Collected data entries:

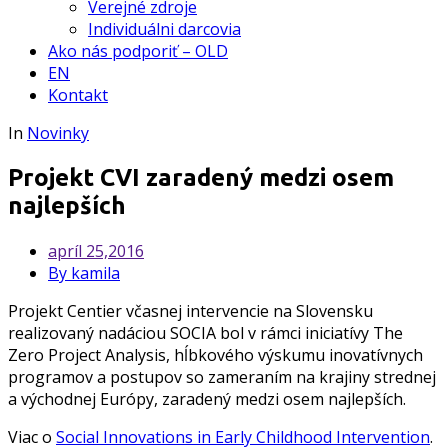
Verejné zdroje
Individuálni darcovia
Ako nás podporiť – OLD
EN
Kontakt
In
Novinky
Projekt CVI zaradený medzi osem
najlepších
apríl
25,2016
By kamila
Projekt Centier včasnej intervencie na Slovensku
realizovaný nadáciou SOCIA bol v rámci iniciatívy The
Zero Project Analysis, hĺbkového výskumu inovatívnych
programov a postupov so zameraním na krajiny strednej
a východnej Európy, zaradený medzi osem najlepších.
Viac o
Social Innovations in Early Childhood Intervention
.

WORK TASK ▸
Please print the data above in its entirety, exactly, but without any picture.

RESPONSE TO THE EXERCISE ▸
Verejné zdroje
Individuálni darcovia
Ako nás podporiť – OLD
EN
Kontakt
In
Novinky
Projekt CVI zaradený medzi osem
najlepších
apríl
25,2016
By kamila
Projekt Centier včasnej intervencie na Slovensku
realizovaný nadáciou SOCIA bol v rámci iniciatívy The
Zero Project Analysis, hĺbkového výskumu inovatívnych
programov a postupov so zameraním na krajiny strednej
a východnej Európy, zaradený medzi osem najlepších.
Viac o
Social Innovations in Early Childhood Intervention
.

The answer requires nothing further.